Exercise description: Under this line are the records; write out word for word the part that begins at the line containing "3x lepszy niż rok temu" and ends at the line containing "o przejęciu to", and no more.

Source data Start Marker

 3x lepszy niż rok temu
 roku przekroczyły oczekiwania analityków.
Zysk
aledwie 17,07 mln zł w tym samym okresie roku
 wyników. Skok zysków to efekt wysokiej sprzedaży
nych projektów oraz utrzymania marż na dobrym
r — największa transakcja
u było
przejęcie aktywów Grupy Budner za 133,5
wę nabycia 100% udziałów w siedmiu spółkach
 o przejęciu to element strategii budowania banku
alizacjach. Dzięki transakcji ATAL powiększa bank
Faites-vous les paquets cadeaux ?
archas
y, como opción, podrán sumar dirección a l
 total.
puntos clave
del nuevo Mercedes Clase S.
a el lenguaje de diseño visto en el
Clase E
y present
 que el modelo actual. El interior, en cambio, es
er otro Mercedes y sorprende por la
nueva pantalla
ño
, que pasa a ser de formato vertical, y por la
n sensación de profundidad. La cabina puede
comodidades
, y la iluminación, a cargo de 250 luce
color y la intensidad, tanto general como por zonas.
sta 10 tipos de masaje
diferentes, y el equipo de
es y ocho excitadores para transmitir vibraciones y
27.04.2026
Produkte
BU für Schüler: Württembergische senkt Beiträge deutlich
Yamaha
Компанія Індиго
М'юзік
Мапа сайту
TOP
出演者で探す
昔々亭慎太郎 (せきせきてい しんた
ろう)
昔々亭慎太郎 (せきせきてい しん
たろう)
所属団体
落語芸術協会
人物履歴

Source data End Marker
Source data Start Marker

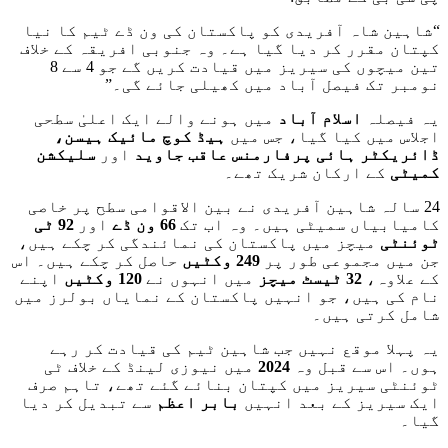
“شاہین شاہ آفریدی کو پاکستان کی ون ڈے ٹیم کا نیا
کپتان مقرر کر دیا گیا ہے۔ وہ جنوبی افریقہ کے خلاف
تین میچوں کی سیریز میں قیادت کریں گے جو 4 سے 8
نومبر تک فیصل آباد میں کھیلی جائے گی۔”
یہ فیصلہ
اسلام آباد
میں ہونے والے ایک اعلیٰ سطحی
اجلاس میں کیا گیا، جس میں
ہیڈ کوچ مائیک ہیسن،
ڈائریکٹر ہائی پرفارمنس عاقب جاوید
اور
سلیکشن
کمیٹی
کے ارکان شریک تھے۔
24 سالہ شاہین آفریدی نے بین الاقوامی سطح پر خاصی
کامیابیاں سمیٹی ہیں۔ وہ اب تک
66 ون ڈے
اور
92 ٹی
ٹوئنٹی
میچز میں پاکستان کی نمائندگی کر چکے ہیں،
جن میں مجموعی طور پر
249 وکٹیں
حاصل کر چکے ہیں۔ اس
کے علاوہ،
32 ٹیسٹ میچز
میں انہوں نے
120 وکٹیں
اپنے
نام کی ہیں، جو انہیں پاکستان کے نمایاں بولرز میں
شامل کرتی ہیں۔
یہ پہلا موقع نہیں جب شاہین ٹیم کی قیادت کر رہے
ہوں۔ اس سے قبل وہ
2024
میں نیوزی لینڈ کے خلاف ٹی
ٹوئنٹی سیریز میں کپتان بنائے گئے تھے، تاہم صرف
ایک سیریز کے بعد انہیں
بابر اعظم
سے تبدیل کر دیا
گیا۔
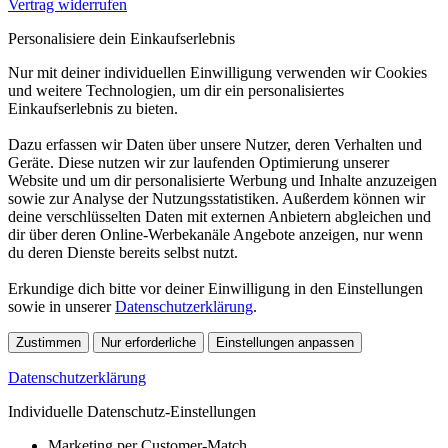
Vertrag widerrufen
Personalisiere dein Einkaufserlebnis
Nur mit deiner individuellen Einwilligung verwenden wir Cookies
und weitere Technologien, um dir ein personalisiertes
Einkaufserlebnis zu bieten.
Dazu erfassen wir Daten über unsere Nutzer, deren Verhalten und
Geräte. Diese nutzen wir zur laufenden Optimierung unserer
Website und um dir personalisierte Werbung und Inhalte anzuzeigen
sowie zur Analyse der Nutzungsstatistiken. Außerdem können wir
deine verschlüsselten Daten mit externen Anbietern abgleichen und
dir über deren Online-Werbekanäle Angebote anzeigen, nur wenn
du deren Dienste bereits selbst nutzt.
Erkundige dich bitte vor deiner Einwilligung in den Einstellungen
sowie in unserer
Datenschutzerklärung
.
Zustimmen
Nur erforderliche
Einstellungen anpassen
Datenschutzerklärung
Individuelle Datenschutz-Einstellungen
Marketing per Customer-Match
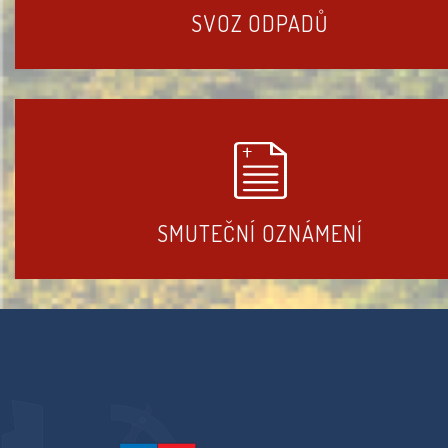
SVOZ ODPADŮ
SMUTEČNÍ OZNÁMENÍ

Source data End Marker
Source data Start Marker

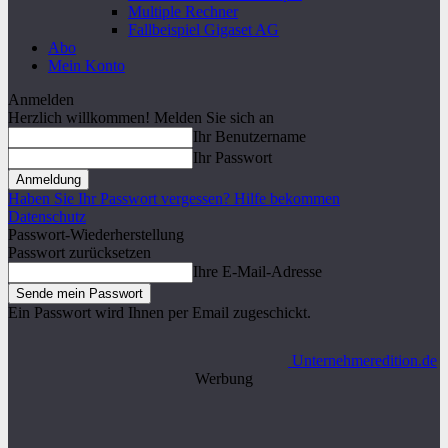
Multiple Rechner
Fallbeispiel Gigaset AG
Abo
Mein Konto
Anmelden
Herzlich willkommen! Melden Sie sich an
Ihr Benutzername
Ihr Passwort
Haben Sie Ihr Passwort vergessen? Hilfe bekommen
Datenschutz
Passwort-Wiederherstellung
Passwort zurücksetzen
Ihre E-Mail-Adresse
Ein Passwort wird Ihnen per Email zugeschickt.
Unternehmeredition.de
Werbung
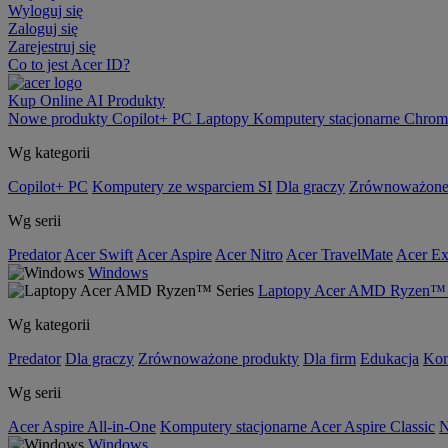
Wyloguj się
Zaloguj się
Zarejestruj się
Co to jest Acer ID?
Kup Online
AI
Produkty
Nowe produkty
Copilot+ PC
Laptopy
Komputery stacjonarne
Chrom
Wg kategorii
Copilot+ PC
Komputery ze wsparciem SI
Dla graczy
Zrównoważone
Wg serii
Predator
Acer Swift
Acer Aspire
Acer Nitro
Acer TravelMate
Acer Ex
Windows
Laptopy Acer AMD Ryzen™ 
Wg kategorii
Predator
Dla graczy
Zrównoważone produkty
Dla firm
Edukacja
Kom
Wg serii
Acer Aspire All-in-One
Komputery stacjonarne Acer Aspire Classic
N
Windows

Source data End Marker

Answer section:
 3x lepszy niż rok temu
 roku przekroczyły oczekiwania analityków.
Zysk
aledwie 17,07 mln zł w tym samym okresie roku
 wyników. Skok zysków to efekt wysokiej sprzedaży
nych projektów oraz utrzymania marż na dobrym
r — największa transakcja
u było
przejęcie aktywów Grupy Budner za 133,5
wę nabycia 100% udziałów w siedmiu spółkach
 o przejęciu to element strategii budowania banku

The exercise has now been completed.